A very important question. The answer is that, to the best of my knowledge, there is no official attention paid to racial issues in Jewish discussions. There are some references to people from Africa being the children of Ham or Canaan, but not in the sense that slave owners later used it. In fact, Orthodox Jewish law tends to assume that just about all the national identifications in the Bible are no longer true, that the nations have been sufficiently mixed that we don't think the people who live in x region are actually the usual members of that region (so that Egyptians, for one example, aren't treated by Jewish law as if they are Biblical Egyptians).
It's also true that racial issues in today's Judaism are in some sense less prominent than they might be, because there are many Jews from birth of various skin colors (Jews from Middle Eastern countries like Yemen can be very dark, close to light skinned African Americans; Ethiopian Jews are in fact Africans). I don't say there are no racial issues within Judaism, only that they will be no different for a convert than they are for natural-born dark-skiinned Jews.
More important than any of that technicality, though, is that Jewish law is clear, adamant, and repetitive on the importance of welcoming converts, wherever they come from, and treating them well (in times when we thought we knew lineages, some kinds of converts couldn't marry Jews by birth, but that wasn't a matter of skin color, it was of the actions of the nationality into which those people were born; as I said above, we don't follow that anymore, because we think those lineages have been lost). That's true of all converts; it's not that we should view African-American converts as better or worse, or treat them better or worse, it's that we are required to welcome converts, and love them, and treat them with extra sensitivity for the process they've gone through in coming to Judaism.
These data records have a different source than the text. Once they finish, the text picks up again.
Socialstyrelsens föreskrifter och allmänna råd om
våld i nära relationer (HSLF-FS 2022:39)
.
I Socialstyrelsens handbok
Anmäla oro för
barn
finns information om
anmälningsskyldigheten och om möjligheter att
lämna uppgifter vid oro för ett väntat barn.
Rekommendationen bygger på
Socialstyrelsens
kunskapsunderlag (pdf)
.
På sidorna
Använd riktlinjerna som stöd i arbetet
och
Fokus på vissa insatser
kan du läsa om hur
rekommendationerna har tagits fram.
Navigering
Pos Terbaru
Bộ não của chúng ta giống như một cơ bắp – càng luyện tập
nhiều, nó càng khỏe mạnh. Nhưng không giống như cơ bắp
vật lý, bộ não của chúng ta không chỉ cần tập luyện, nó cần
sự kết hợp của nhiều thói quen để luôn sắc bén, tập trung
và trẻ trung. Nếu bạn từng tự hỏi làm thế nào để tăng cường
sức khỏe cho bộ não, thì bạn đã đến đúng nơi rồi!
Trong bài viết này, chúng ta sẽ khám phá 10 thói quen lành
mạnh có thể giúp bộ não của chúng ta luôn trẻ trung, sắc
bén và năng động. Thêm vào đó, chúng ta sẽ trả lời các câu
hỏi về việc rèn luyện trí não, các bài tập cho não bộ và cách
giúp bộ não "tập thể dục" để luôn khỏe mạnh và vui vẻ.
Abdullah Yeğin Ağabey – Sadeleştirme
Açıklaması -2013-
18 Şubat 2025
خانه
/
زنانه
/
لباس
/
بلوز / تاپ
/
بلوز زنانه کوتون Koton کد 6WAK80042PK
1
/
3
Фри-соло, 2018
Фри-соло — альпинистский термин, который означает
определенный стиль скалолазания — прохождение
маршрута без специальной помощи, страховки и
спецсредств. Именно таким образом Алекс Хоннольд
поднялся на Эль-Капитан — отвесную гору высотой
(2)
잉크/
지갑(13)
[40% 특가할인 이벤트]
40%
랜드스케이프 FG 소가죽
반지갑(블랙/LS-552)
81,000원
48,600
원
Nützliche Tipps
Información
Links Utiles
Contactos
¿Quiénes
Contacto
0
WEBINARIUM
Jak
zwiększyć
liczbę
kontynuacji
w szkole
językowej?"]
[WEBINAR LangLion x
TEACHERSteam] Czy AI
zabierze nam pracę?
Growing up in the nineteen sixties, my mother and I argued about a question which might seem strange from our vantage point today. I asked her: "Which would you prefer: if I came home with a non-Jewish woman or a Jewish woman of color?" Although I would hardly describe my mother as prejudiced, my mother said that she would prefer a non-Jew rather than a person of color. This led to accusations that she was bigoted. In retrospect, I suspect that her attitude had more to do with the difficulties that a bi-racial couple might face in the world at that time.
As a rabbi, I have participated in the conversion of literally dozens of people of color who have joined the Jewish people and embraced the faith of Israel. From the perspective of Judaism, there is no difference between a person of color and a so-called white person. What matters is the depth of commitment of the person who becomes a Jew by choice.
Shortly after I became a rabbi, I was approached by an African-American woman who expressed an interest in becoming Jewish. At the time I was serving in a congregation in the South, so her desire to become Jewish seemed quite extraordinary. For several months we met weekly as she learned about Jewish living, the bible, prayer, history, and she studied Hebrew. One day she came to me with a question. "Was it true that Moses' wife was a Black woman?" I explained that according to the Torah, Moses was married to a Midianite woman named Tzipporah. Howeve,r there is a passage in the book of Numbers (Nu. 12:1) which refers to his wife as an eesha kushit, an Ethiopian woman. (By the way, the sages took this expression to mean that she was very beautiful; this may be the first reference to the contemporary expression that "Black is beautiful!) My student thought about this for just a moment and then face lit up with a smile. She said: "When I convert that is the name I am going to take: Tzipporah." I am glad to tell you that my student when on to become a committed Jewess and an active member of her congregation, even teaching religious school.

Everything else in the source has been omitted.